You need to understand and manage churn to the nth degree for both logo churn and revenue churn. With different volumes and price levels (e.g. $10/mo vs. $1000/mo customer), a 5% churn on customer base may only equate to a 1% churn on revenue or vice versa. Looking at it based on a cohort analysis is very valuable. Let’s say of 100 customers who signed up in any given month, how many are with you at 3 months, 6 months, 3 years? Over time, churn from a dollar standpoint may be negative, since the customers who stay with you eventually pay more than those lost. Looking at churn from many different angles and the ability to drill down is critical to understanding your business.
• Customer Acquisition Costs (CAC).
It is obvious, but many times overlooked. It costs more to get a customer than maintain a customer, and it’s critical to know exactly how much and how long the payback period is for each plan, service, seat, etc. If a customer leaves before reaching the payback period, you don’t cover your costs and you’ve lost profit potential. This metric, along with churn and lifetime value of a customer, will give you a good barometer of the sales and marketing cycle as well as the quality and value of customers.
• Lifetime Value of a Customer.
While CAC can tell you at which point you will break even on a customer, it does not tell you how profi table these customers will be over time. Analyzing the lifetime value of your customers will help you identify the customers or class of customers that are most important to your bottom line. This is critical to make the right decisions that can drive growth and increase that lifetime value. Which services are those customers using most? What features are most valuable to them? These are the keys to unlocking more profit in your subscription business.
• Monthly Recurring Revenue (MRR) or Annual Recurring Revenue (ARR).
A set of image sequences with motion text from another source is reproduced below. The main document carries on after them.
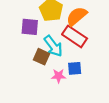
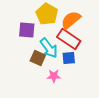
blue square: (75, 68) -> (69, 58), moved

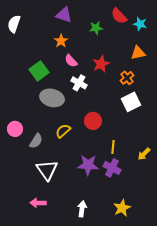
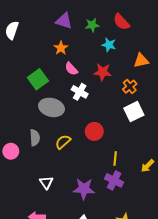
cyan star: (140, 24) -> (109, 45), moved
green star: (96, 28) -> (92, 25), moved
red star: (101, 64) -> (103, 72), turned 30
pink circle: (15, 129) -> (11, 151), moved
gray semicircle: (36, 141) -> (35, 138), moved, turned -35
purple star: (88, 165) -> (84, 189), moved
white triangle: (47, 170) -> (46, 183), size x0.6

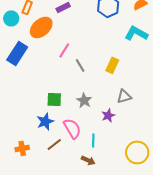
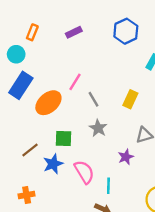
cyan circle: (11, 18) -> (16, 54), moved
orange ellipse: (41, 27) -> (48, 103), moved
gray star: (84, 100) -> (98, 128), moved
brown line: (54, 144) -> (30, 150), moved

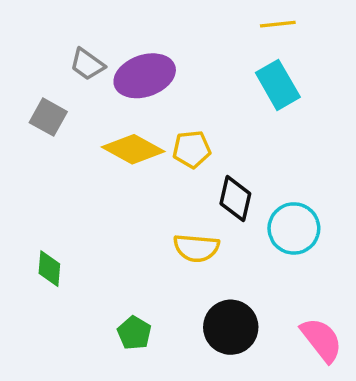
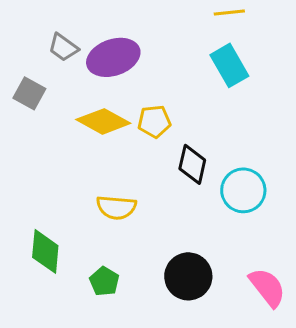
yellow semicircle: (196, 248) -> (116, 207), moved
green diamond: (49, 269) -> (45, 251), moved, size x1.4

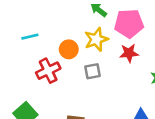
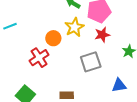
cyan line: (30, 37) -> (10, 26), moved
gray square: (92, 71) -> (91, 62), moved, size x1.5

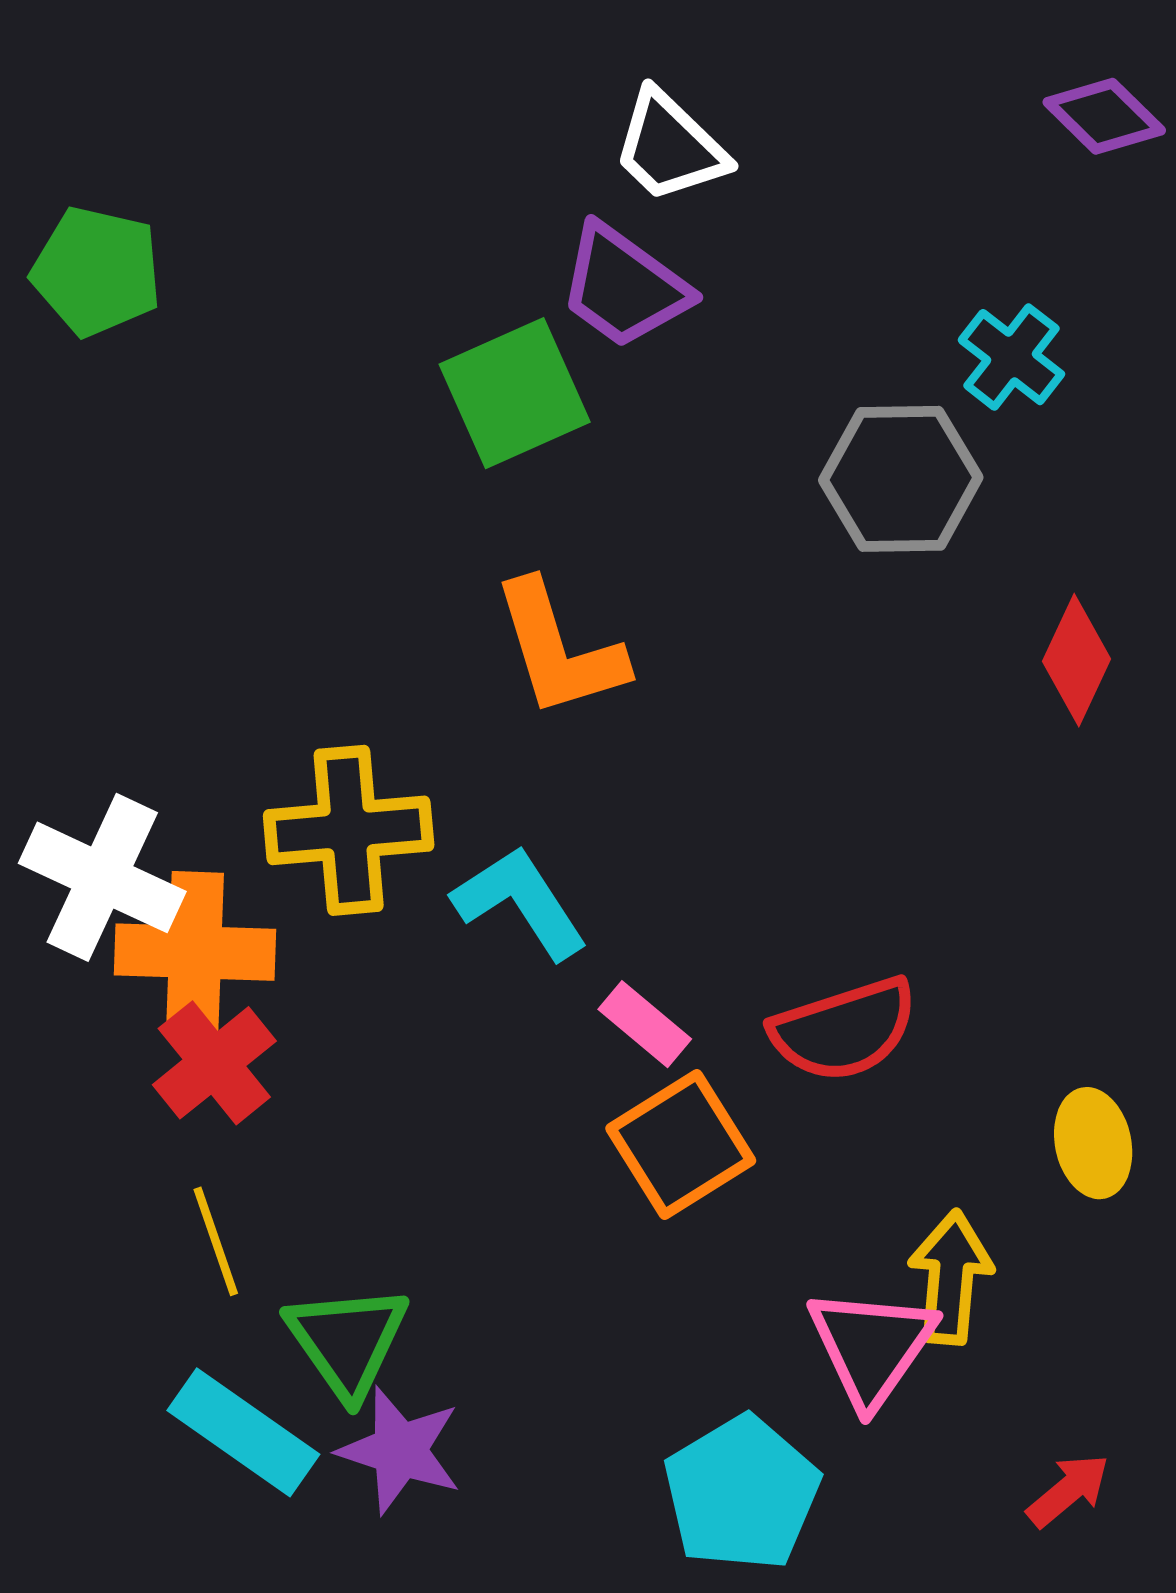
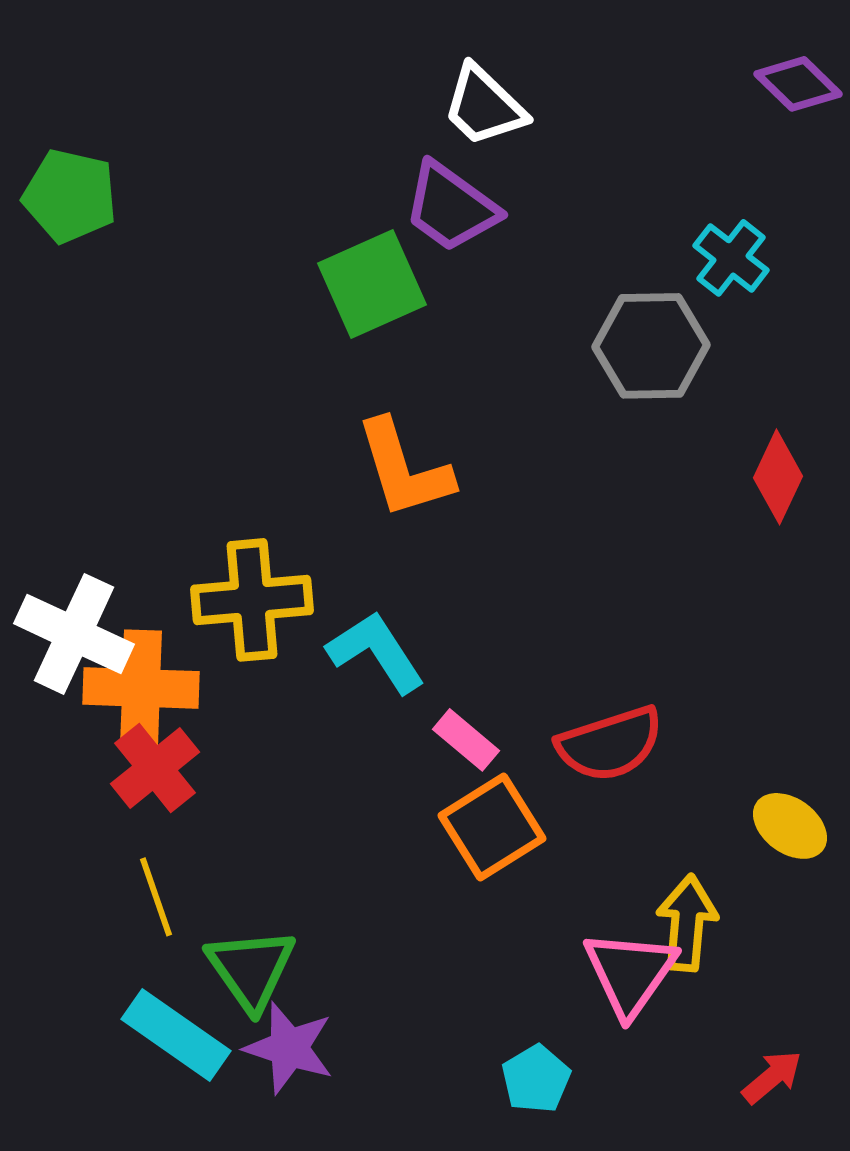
yellow ellipse: (1093, 1143) -> (790, 826), turned -42
cyan pentagon: (742, 1493) -> (536, 1079), size x0.6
MRR/ARR is the lifeblood of this growing subscription economy – satisfied customers are committed customers, and committed customers lead to financial stability and compounding growth over the long haul. MRR/ARR is your leading economic indicator: how are you performing, where are you growing, where are you losing and why? In order to forecast within the best possible accuracy every month, you need to look at MRR/ARR from four angles:
- Revenue for new customers
- Revenue increase from existing customers
- Revenue decrease from existing customers
- Revenue lost due to customer churn.
You can roll this forward every month, trend it, and, with the ability to drill down in to these categories, you can gain an insight to your company that you never thought existed. You can use these same four angles on a customer basis as well.The heart of the cloud subscription business model is dynamic, ongoing revenue relationships, and the best way to measure success is to have the metrics that match. As a data junkie, I’m always trying to understand the business from top to bottom, and confidence in numbers breeds predictability. For example, I can determine, within a very precise margin of error, our revenue for the month on the first day of the month and how much cash we are going to collect. As a team, we can better understand all facets of the business, from financing strategy to customer profitability to sales and marketing efficiencies. And, tough questions like how to scale the sales team, or where to make marketing investments are now based on trusted numbers.